**Saved data entries**
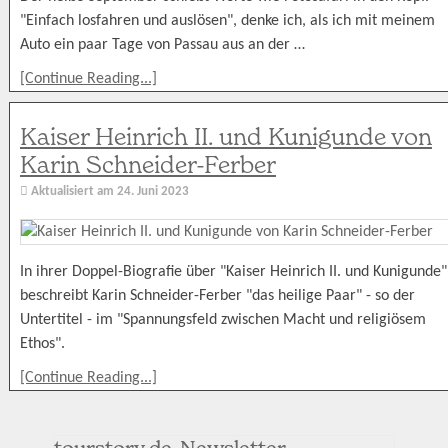
"Einfach losfahren und auslösen", denke ich, als ich mit meinem
Auto ein paar Tage von Passau aus an der …
[Continue Reading...]
Kaiser Heinrich II. und Kunigunde von
Karin Schneider-Ferber
Aktualisiert am
24. Juni 2023
In ihrer Doppel-Biografie über "Kaiser Heinrich II. und Kunigunde"
beschreibt Karin Schneider-Ferber "das heilige Paar" - so der
Untertitel - im "Spannungsfeld zwischen Macht und religiösem
Ethos".
[Continue Reading...]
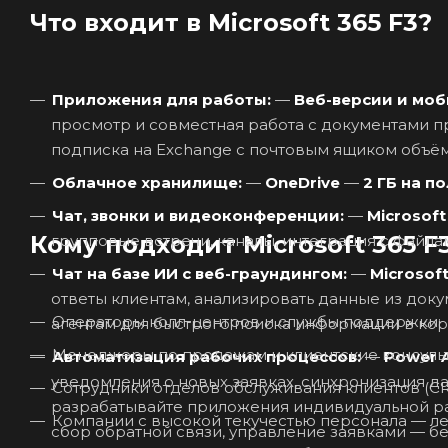
Что входит в Microsoft 365 F3?
Приложения для работы:
—
Веб-версии и моб
подписка на Exchange с почтовым ящиком объ
Облачное хранилище:
—
OneDrive
—
2 ГБ на п
Чат, звонки и видеоконференции:
—
Microsof
Кому подходит Microsoft 365 F
групповые встречи, каналы, интеграция с файл
Чат на базе ИИ с веб-граундингом:
—
Microsoft
ответы клиентам, анализировать данные из док
Операторы колл-центров и службы поддержки;
агентам для быстрого поиска информации в кор
Менеджеры по продажам и клиентские консульт
Автоматизация рабочих процессов:
—
Power 
Сотрудники отделов обслуживания клиентов (C
разрабатывайте приложения индивидуальной раз
Компании с высокой текучестью персонала — лег
сбор обратной связи, управление заявками — бе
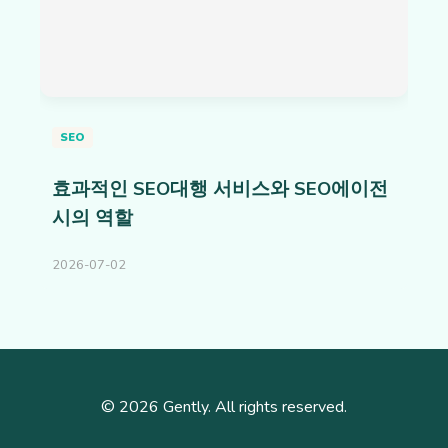
SEO
효과적인 SEO대행 서비스와 SEO에이전
시의 역할
2026-07-02
© 2026 Gently. All rights reserved.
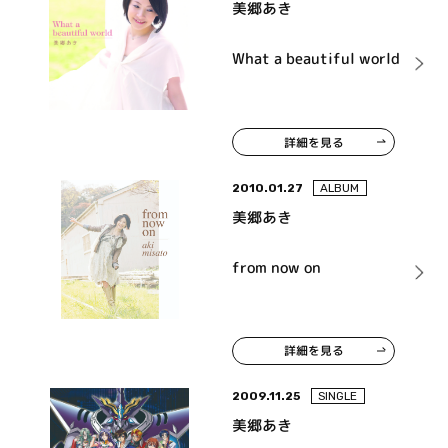
美郷あき
What a beautiful world
詳細を見る
2010.01.27
ALBUM
美郷あき
from now on
詳細を見る
2009.11.25
SINGLE
美郷あき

**Work required**
Please write out exactly the lines starting at the one that contains "групповые встречи, каналы, интеграция с файл" and ending with the final line of the entries, both ends included. Do not write out any pictures.

**Your response**
групповые встречи, каналы, интеграция с файл
Чат на базе ИИ с веб-граундингом:
—
Microsoft
ответы клиентам, анализировать данные из док
Операторы колл-центров и службы поддержки;
агентам для быстрого поиска информации в кор
Менеджеры по продажам и клиентские консульт
Автоматизация рабочих процессов:
—
Power 
Сотрудники отделов обслуживания клиентов (C
разрабатывайте приложения индивидуальной раз
Компании с высокой текучестью персонала — лег
сбор обратной связи, управление заявками — бе
SEO
효과적인 SEO대행 서비스와 SEO에이전
시의 역할
2026-07-02
© 2026 Gently. All rights reserved.
美郷あき
What a beautiful world
詳細を見る
2010.01.27
ALBUM
美郷あき
from now on
詳細を見る
2009.11.25
SINGLE
美郷あき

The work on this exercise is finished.